Alex, your reminder about the vision and courage of the inimitable Nye Bevan gave such contrast to your account of the authoritarian antics of Murdoch and those of that appalling, too easily ignored dictator in Uganda. Bevan in his time was attacked unmercifully but the Murdoch-like media of the day, but stayed resolute for principle and people. ‘ Come the Revolution’, we’ll learn from Nye and look back on his life with admiration and gratitude.
No rules were broken, claims Senator McKENZIE and her colleagues. So, we must presume this emboldened her with the entitlement to be amoral, unethical and unfair.
Our ship of civilisation has sprung leaks all around, and it just keeps getting worse.
Maybe it was never a ship to begin with. Just a cheap tinnie commandeered by second rate sailors.
PS Cannot bear the thought of not having ABC Classic. It has always been a sublime salvation from the sewer of Australian politics and the worst of media power games.
Alex, I had absolutely no idea that the ABC Classic FM Channel was on the proverbial ‘chopping block’. Regards, PETER CONSANDINE
Hi Alex, Though I very rarely listen to Classic FM, I am in deep sympathy with the need for a curated “classical music” ABC Radio station. One of the most insulting things that has occured over the last few decades of ABC management has been the pursuit of the “young listener” by dumbing down content under the assumption that young people are not smart or cultured enough to find well researched discussion or curated and “difficult” non-pop music a turn off. I do have a university degree earned during my thirties, but have always listened across the ABC radio network. To 2JJ (now JJJ) until I was in my early thirties, and to what were then 2FC and 2BL. I managed to turn the dial between all three trough my teens and twenties, searching for interesting content. JJJ has long since played a very narrow range of music that is of decreasing interest, appallingly Radio National abolished its brilliant modern music programs including folk, jazz, world and newer work by older “rock” artists that simply has no other outlet on radio other than the volunteers who do the best they can on community radio. This is a huge cultural loss to Australia.

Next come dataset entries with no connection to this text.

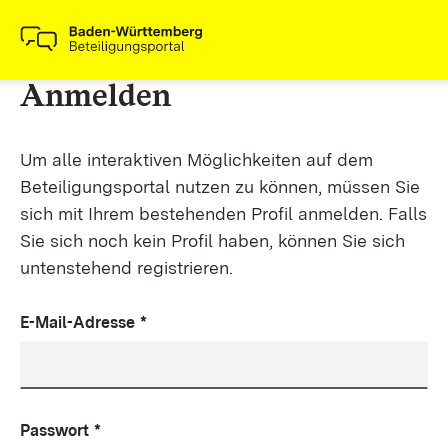
Anmelden
Um alle interaktiven Möglichkeiten auf dem
Beteiligungsportal nutzen zu können, müssen Sie
sich mit Ihrem bestehenden Profil anmelden. Falls
Sie sich noch kein Profil haben, können Sie sich
untenstehend registrieren.
E-Mail-Adresse
*
Passwort
*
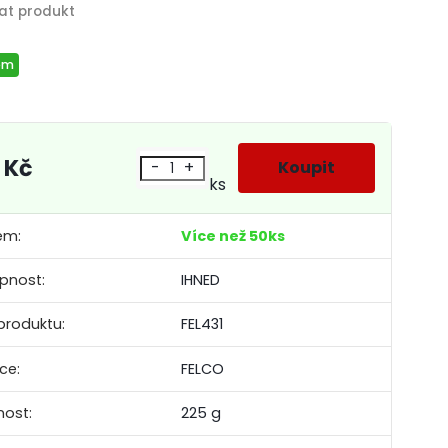
em
 Kč
-
+
ks
em:
Více než 50ks
pnost:
IHNED
produktu:
FEL431
ce:
FELCO
ost:
225 g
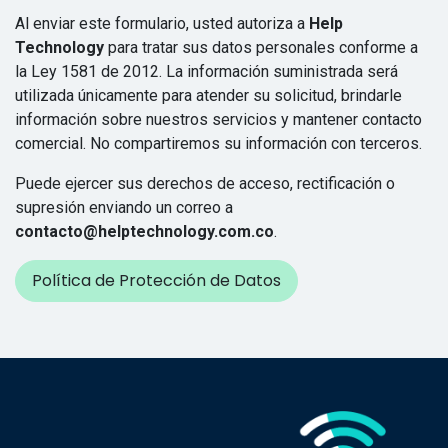
Al enviar este formulario, usted autoriza a
Help
Technology
para tratar sus datos personales conforme a
la Ley 1581 de 2012. La información suministrada será
utilizada únicamente para atender su solicitud, brindarle
información sobre nuestros servicios y mantener contacto
comercial. No compartiremos su información con terceros.
Puede ejercer sus derechos de acceso, rectificación o
supresión enviando un correo a
contacto@helptechnology.com.co
.
Política de Protección de Datos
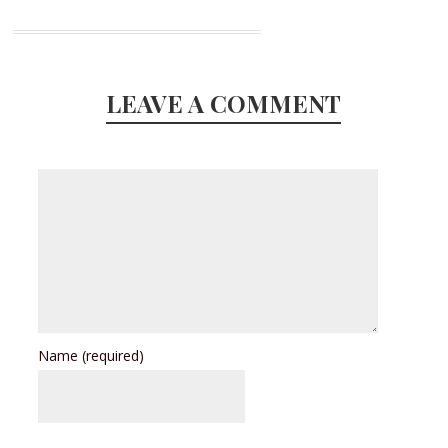
LEAVE A COMMENT
Name
(required)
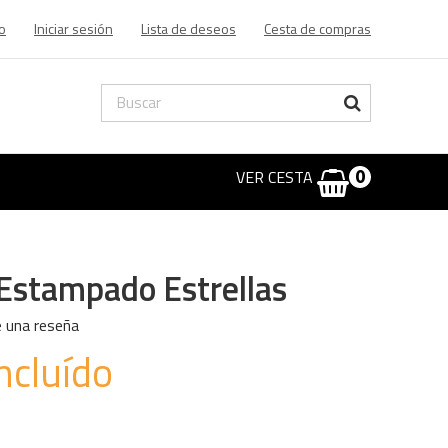
o
Iniciar sesión
Lista de deseos
Cesta de compras
VER CESTA
0
 Estampado Estrellas
e una reseña
ncluído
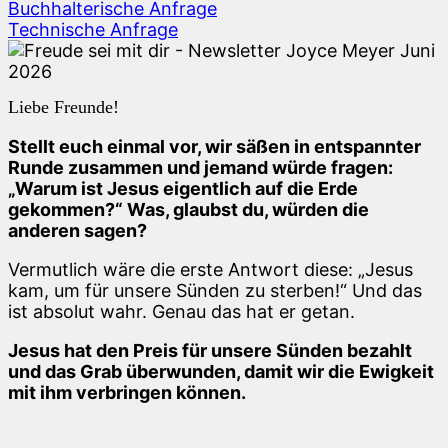
Buchhalterische Anfrage
Technische Anfrage
Liebe Freunde!
Stellt euch einmal vor, wir säßen in entspannter
Runde zusammen und jemand würde fragen:
„Warum ist Jesus eigentlich auf die Erde
gekommen?“ Was, glaubst du, würden die
anderen sagen?
Vermutlich wäre die erste Antwort diese: „Jesus
kam, um für unsere Sünden zu sterben!“ Und das
ist absolut wahr. Genau das hat er getan.
Jesus hat den Preis für unsere Sünden bezahlt
und das Grab überwunden, damit wir die Ewigkeit
mit ihm verbringen können.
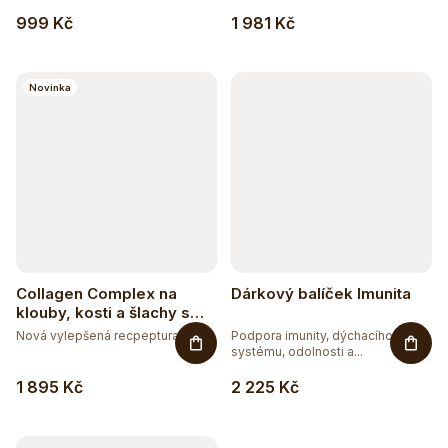
999 Kč
1 981 Kč
Novinka
Collagen Complex na
Dárkový balíček Imunita
klouby, kosti a šlachy s
příchutí mango-maracuja
Nová vylepšená recpeptura -...
Podpora imunity, dýchacího
systému, odolnosti a...
1 895 Kč
2 225 Kč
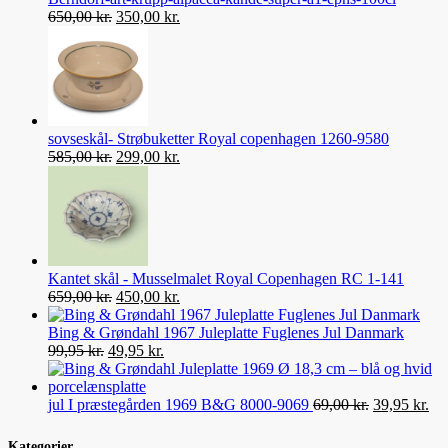
Den
Den
650,00
kr.
350,00
kr.
oprindelige
aktuelle
pris
pris
var:
er:
650,00 kr..
350,00 kr..
sovseskål- Strøbuketter Royal copenhagen 1260-9580
Den
Den
585,00
kr.
299,00
kr.
oprindelige
aktuelle
pris
pris
var:
er:
585,00 kr..
299,00 kr..
Kantet skål - Musselmalet Royal Copenhagen RC 1-141
Den
Den
659,00
kr.
450,00
kr.
oprindelige
aktuelle
pris
pris
Bing & Grøndahl 1967 Juleplatte Fuglenes Jul Danmark
Den
var:
Den
er:
99,95
kr.
49,95
kr.
oprindelige
659,00 kr..
aktuelle
450,00 kr..
pris
pris
var:
er:
Den
De
jul I præstegården 1969 B&G 8000-9069
69,00
kr.
39,95
kr.
99,95 kr..
49,95 kr..
oprindelige
akt
pris
pri
Kategorier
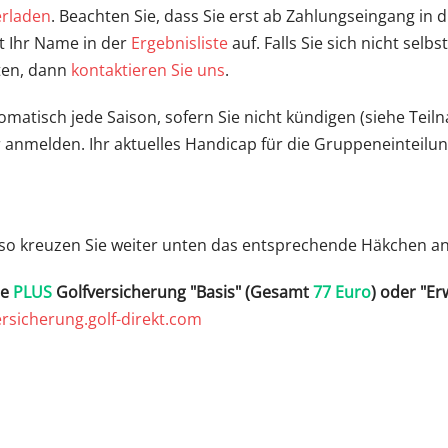
erladen
. Beachten Sie, dass Sie erst ab Zahlungseingang 
t Ihr Name in der
Ergebnisliste
auf. Falls Sie sich nicht se
ten, dann
kontaktieren Sie uns
.
omatisch jede Saison, sofern Sie nicht kündigen (siehe Tei
 anmelden. Ihr aktuelles Handicap für die Gruppeneinteilu
, so kreuzen Sie weiter unten das entsprechende Häkchen an
me
PLUS
Golfversicherung "Basis" (Gesamt
77 Euro
) oder "Er
rsicherung.golf-direkt.com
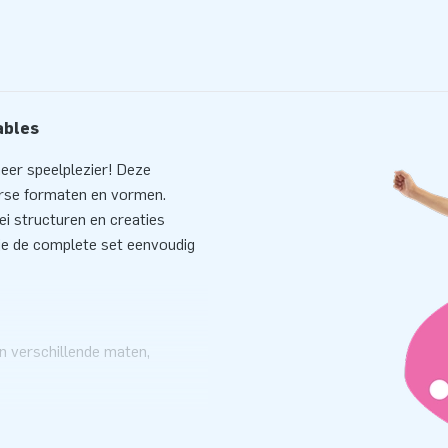
ables
eer speelplezier! Deze
verse formaten en vormen.
lei structuren en creaties
je de complete set eenvoudig
n verschillende maten,
tap-circels en foammatten. Wij
t de Softplay materialen lang
elangrijk. De samenstelling en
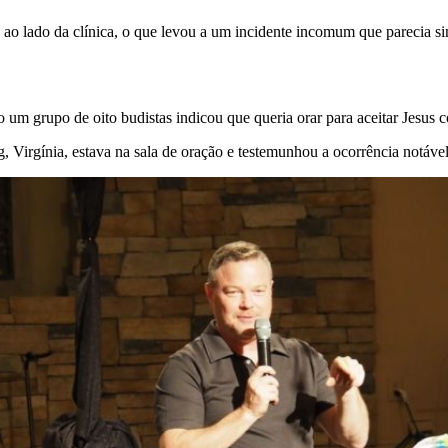
ao lado da clínica, o que levou a um incidente incomum que parecia sin
m grupo de oito budistas indicou que queria orar para aceitar Jesus 
irgínia, estava na sala de oração e testemunhou a ocorrência notável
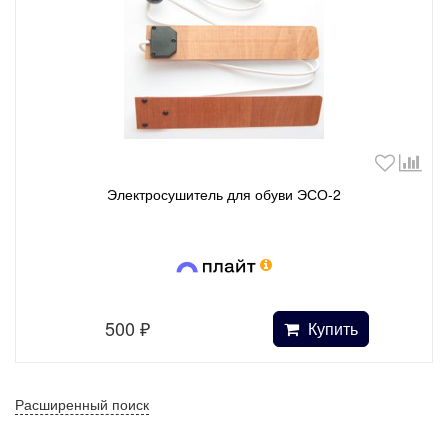
Электросушитель для обуви ЭСО-2
500
₽
Купить
Расширенный поиск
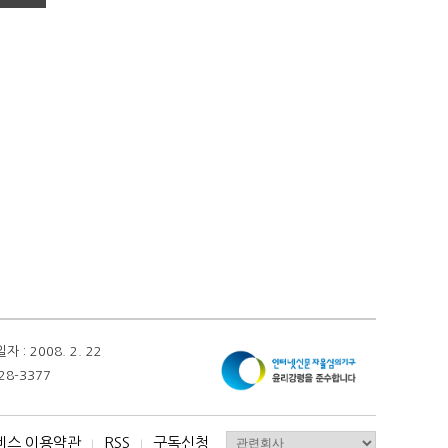
 2008. 2. 22
28-3377
비스 이용약관
RSS
구독신청
I
I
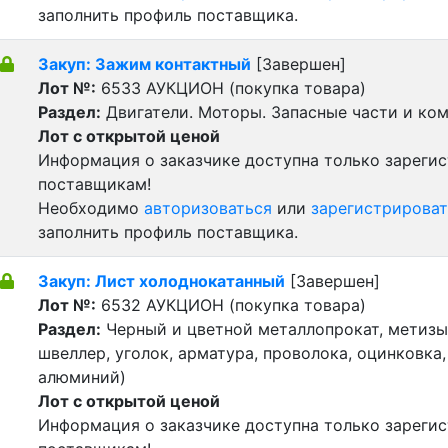
заполнить профиль поставщика.
Закуп: Зажим контактный
[Завершен]
Лот №:
6533
АУКЦИОН (покупка товара)
Раздел:
Двигатели. Моторы. Запасные части и ко
Лот с открытой ценой
Информация о заказчике доступна только зареги
поставщикам!
Необходимо
авторизоваться
или
зарегистрироват
заполнить профиль поставщика.
Закуп: Лист холоднокатанный
[Завершен]
Лот №:
6532
АУКЦИОН (покупка товара)
Раздел:
Черный и цветной металлопрокат, метизы 
швеллер, уголок, арматура, проволока, оцинковка,
алюминий)
Лот с открытой ценой
Информация о заказчике доступна только зареги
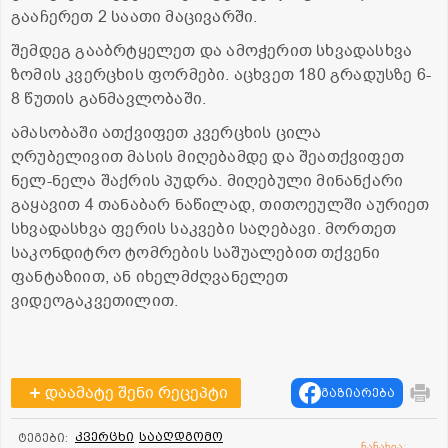
გააჩერეთ 2 საათი მაცივარში.
შემდეგ გააბრტყელეთ და ამოჭერით სხვადასხვა
ზომის კვერცხის ფორმები. აცხვეთ 180 გრადუსზე 6-
8 წუთის განმავლობაში.
ამასობაში ათქვიფეთ კვერცხის ცილა
ღრუბელივით მასის მიღებამდე და შეათქვიფეთ
ნელ-ნელა შაქრის პუდრა. მიღებული მინანქარი
გაყავით 4 თანაბარ ნაწილად, თითოეულში აურიეთ
სხვადასხვა ფერის საკვები საღებავი. მორთეთ
საკონდიტრო ტომრების საშუალებით თქვენი
ფანტაზიით, ან იხელმძღვანელეთ
ვიდეოგაკვეთილით.
დაამატე შენი რეცეპტი
გაზიარება
კვერცხი
სააღდგომო
ტეგები:
ნანახია:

As for Double Jay, the less said the better as it focuses on a very narrow range of music for the permanent teenager. Local radio is even worse, dumbed down with trivia and grabs so short no serious issue can be addressed, and yet for all this it remains far superior to commercial radio. As for Bevan, I’m sure that when presented with the empty page that area Labor’s policies he may assume they are Tories, which they are in a way, convinced they are born to rule and that they know better than the rest of us.